### Activity
What lines in the records include the string "Drip"? Return each one.

### Records for the task
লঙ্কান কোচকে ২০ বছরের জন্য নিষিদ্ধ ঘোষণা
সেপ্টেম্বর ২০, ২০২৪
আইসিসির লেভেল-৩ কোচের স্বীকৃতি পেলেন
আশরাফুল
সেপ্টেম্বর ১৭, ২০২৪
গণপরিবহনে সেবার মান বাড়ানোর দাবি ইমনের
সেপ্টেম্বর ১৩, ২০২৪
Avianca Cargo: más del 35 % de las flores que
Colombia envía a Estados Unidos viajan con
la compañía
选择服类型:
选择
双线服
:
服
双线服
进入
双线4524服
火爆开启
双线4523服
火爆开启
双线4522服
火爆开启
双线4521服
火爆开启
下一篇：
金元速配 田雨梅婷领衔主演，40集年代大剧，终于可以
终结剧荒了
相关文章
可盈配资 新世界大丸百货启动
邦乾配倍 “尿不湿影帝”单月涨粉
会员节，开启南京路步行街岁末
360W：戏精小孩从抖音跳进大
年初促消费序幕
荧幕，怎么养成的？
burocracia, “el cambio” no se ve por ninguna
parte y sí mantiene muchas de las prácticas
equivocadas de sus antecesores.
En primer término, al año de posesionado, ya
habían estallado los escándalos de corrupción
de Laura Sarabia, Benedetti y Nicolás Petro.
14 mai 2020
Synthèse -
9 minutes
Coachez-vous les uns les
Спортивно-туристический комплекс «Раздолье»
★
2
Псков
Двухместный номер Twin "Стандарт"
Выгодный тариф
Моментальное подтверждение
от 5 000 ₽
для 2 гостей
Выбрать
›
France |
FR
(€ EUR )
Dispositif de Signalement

* * *

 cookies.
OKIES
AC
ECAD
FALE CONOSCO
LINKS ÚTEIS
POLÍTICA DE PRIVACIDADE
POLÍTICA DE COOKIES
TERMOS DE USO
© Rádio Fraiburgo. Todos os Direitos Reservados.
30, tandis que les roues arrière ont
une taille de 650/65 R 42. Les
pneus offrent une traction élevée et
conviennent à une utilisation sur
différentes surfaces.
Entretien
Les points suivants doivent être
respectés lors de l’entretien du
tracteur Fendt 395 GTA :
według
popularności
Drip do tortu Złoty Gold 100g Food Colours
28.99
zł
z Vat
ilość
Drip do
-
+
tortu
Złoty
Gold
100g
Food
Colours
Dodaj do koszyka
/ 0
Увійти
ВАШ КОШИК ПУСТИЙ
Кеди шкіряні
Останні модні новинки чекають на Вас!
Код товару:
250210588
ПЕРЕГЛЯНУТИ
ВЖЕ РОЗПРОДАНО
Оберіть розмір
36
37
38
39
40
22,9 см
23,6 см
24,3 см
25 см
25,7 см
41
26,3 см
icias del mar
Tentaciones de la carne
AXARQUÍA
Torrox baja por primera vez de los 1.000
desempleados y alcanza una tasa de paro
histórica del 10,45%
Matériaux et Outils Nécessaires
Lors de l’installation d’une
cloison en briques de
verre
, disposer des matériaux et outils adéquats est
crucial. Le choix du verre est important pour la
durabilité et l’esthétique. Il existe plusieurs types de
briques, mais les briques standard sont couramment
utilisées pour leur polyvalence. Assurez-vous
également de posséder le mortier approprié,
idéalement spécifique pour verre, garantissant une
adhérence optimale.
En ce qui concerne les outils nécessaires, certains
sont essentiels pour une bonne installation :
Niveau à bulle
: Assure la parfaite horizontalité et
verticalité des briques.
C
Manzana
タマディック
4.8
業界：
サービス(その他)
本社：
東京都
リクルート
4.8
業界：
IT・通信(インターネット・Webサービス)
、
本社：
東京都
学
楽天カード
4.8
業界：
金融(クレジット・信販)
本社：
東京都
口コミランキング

* * *

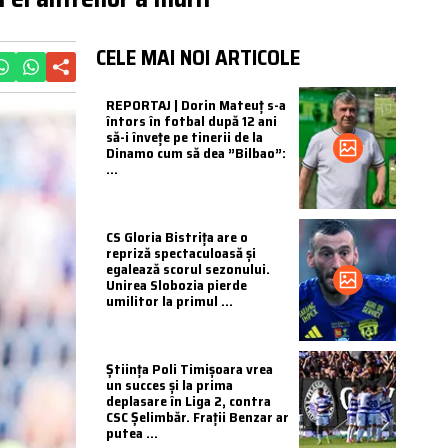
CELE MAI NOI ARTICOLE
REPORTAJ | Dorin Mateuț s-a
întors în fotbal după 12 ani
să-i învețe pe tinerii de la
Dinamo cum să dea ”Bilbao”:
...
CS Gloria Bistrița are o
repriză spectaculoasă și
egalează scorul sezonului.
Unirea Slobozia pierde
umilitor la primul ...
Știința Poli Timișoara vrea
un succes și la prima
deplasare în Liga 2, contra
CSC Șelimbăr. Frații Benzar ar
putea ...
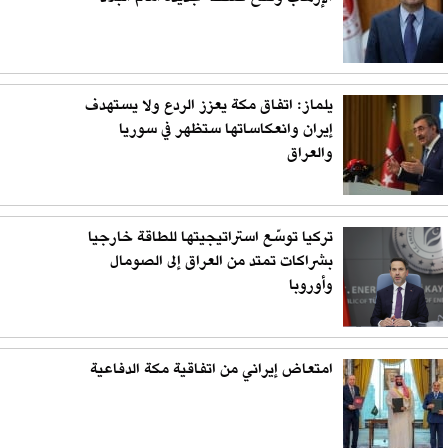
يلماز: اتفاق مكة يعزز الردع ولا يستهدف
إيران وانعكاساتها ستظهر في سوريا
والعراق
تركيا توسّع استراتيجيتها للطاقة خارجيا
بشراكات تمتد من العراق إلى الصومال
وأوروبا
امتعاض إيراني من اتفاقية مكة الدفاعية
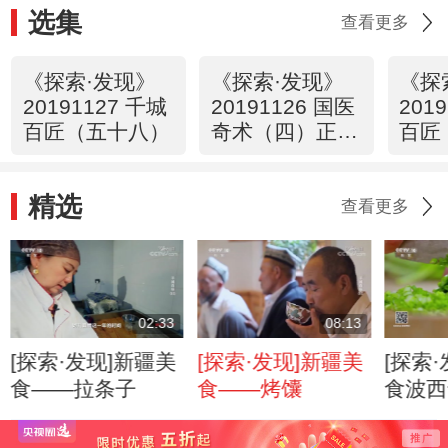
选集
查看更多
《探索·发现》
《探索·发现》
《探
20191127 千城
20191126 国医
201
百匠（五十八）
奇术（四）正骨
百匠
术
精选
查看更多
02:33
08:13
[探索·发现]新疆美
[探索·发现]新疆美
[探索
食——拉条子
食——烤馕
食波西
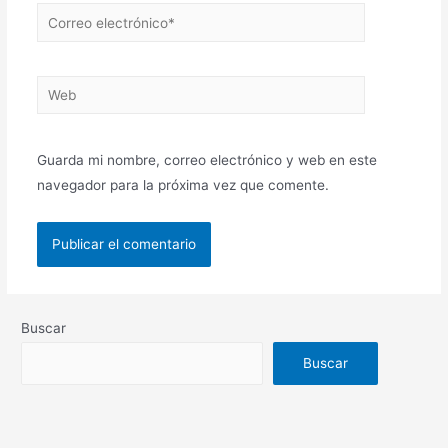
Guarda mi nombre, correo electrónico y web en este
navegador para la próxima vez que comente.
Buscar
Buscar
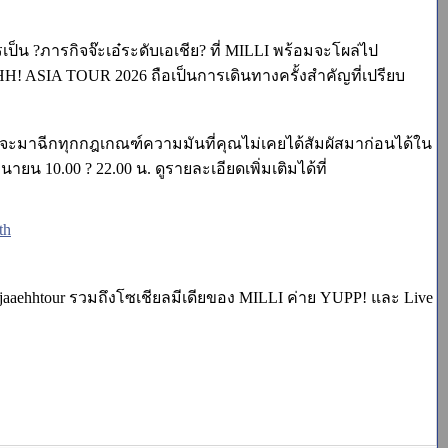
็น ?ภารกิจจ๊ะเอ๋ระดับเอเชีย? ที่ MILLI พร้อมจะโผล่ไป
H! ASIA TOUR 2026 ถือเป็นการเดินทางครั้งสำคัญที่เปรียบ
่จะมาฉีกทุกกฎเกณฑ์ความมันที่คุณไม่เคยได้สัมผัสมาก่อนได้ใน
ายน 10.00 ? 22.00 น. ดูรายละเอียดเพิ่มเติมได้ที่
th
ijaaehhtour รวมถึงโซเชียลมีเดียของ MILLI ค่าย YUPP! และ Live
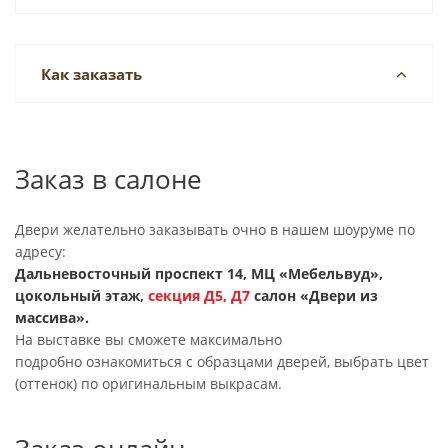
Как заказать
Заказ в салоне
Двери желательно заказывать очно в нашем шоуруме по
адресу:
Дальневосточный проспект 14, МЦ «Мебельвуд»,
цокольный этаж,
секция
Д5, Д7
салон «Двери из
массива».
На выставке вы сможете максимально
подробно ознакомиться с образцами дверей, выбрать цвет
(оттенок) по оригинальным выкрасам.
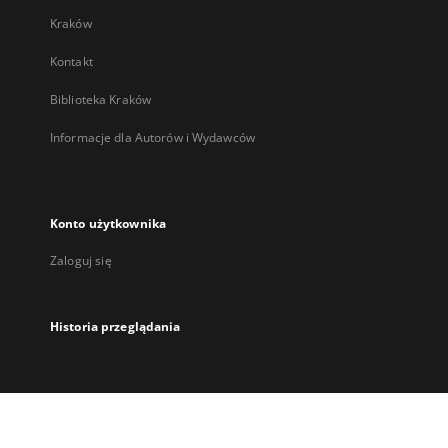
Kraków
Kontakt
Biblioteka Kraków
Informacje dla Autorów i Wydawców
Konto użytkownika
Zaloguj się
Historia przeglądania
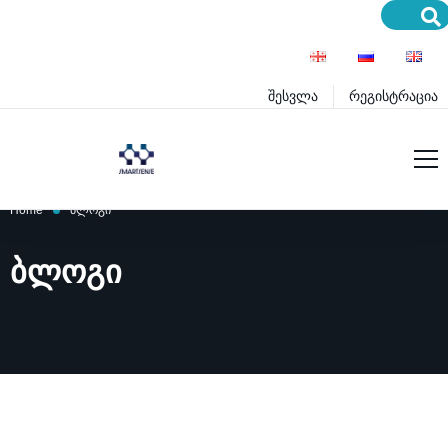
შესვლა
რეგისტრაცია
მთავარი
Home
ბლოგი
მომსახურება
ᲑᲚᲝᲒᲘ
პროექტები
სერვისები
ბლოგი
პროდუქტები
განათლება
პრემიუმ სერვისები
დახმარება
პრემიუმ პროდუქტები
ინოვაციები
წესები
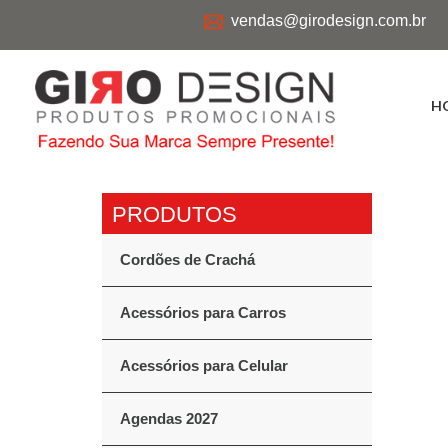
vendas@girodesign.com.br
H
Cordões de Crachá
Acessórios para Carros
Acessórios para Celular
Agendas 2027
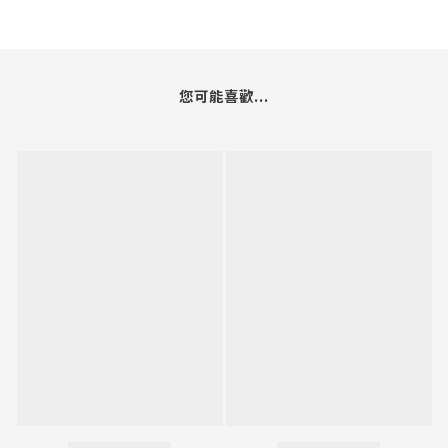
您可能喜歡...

### Response below
Drip do tortu Złoty Gold 100g Food Colours
Drip do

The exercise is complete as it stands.